Reproduce exactly the stretch of lines running from the line with "England feiert 500. Länderspiel mit Sieg" to the end of the entries below.

[Data in this exercise — start]

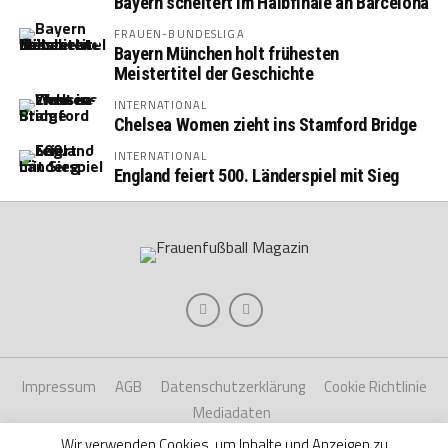
Bayern scheitert im Halbfinale an Barcelona
FRAUEN-BUNDESLIGA
Bayern München holt frühesten
Meistertitel der Geschichte
INTERNATIONAL
Chelsea Women zieht ins Stamford Bridge
INTERNATIONAL
England feiert 500. Länderspiel mit Sieg
Impressum
AGB
Datenschutzerklärung
Cookie Richtlinie
Mediadaten
Wir verwenden Cookies, um Inhalte und Anzeigen zu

[Data in this exercise — finish]

- **Response area**:
England feiert 500. Länderspiel mit Sieg
Impressum
AGB
Datenschutzerklärung
Cookie Richtlinie
Mediadaten
Wir verwenden Cookies, um Inhalte und Anzeigen zu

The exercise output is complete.